*** Opening of RECORDS FOR THE EXERCISE ***

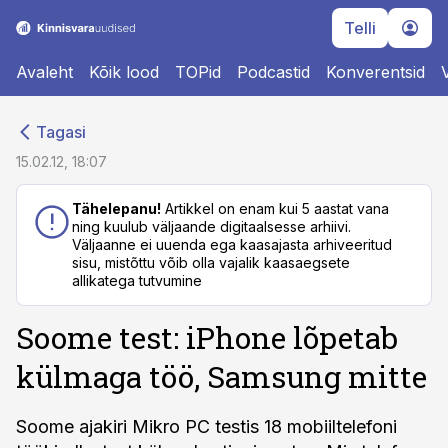
Telli
Avaleht
Kõik lood
TOPid
Podcastid
Konverentsid
cebook
cebook
Tagasi
Twitter)
Twitter)
15.02.12, 18:07
kedIn
kedIn
Tähelepanu!
Artikkel on enam kui 5 aastat vana
ning kuulub väljaande digitaalsesse arhiivi.
ail
ail
Väljaanne ei uuenda ega kaasajasta arhiveeritud
sisu, mistõttu võib olla vajalik kaasaegsete
k
k
allikatega tutvumine
Soome test: iPhone lõpetab
külmaga töö, Samsung mitte
Soome ajakiri Mikro PC testis 18 mobiiltelefoni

*** Close of RECORDS FOR THE EXERCISE ***

WHAT THIS TASK INVOLVES: Output all the material verbatim, skipping every image.

EXERCISE OUTPUT:
Telli
Avaleht
Kõik lood
TOPid
Podcastid
Konverentsid
cebook
cebook
Tagasi
Twitter)
Twitter)
15.02.12, 18:07
kedIn
kedIn
Tähelepanu!
Artikkel on enam kui 5 aastat vana
ning kuulub väljaande digitaalsesse arhiivi.
ail
ail
Väljaanne ei uuenda ega kaasajasta arhiveeritud
sisu, mistõttu võib olla vajalik kaasaegsete
k
k
allikatega tutvumine
Soome test: iPhone lõpetab
külmaga töö, Samsung mitte
Soome ajakiri Mikro PC testis 18 mobiiltelefoni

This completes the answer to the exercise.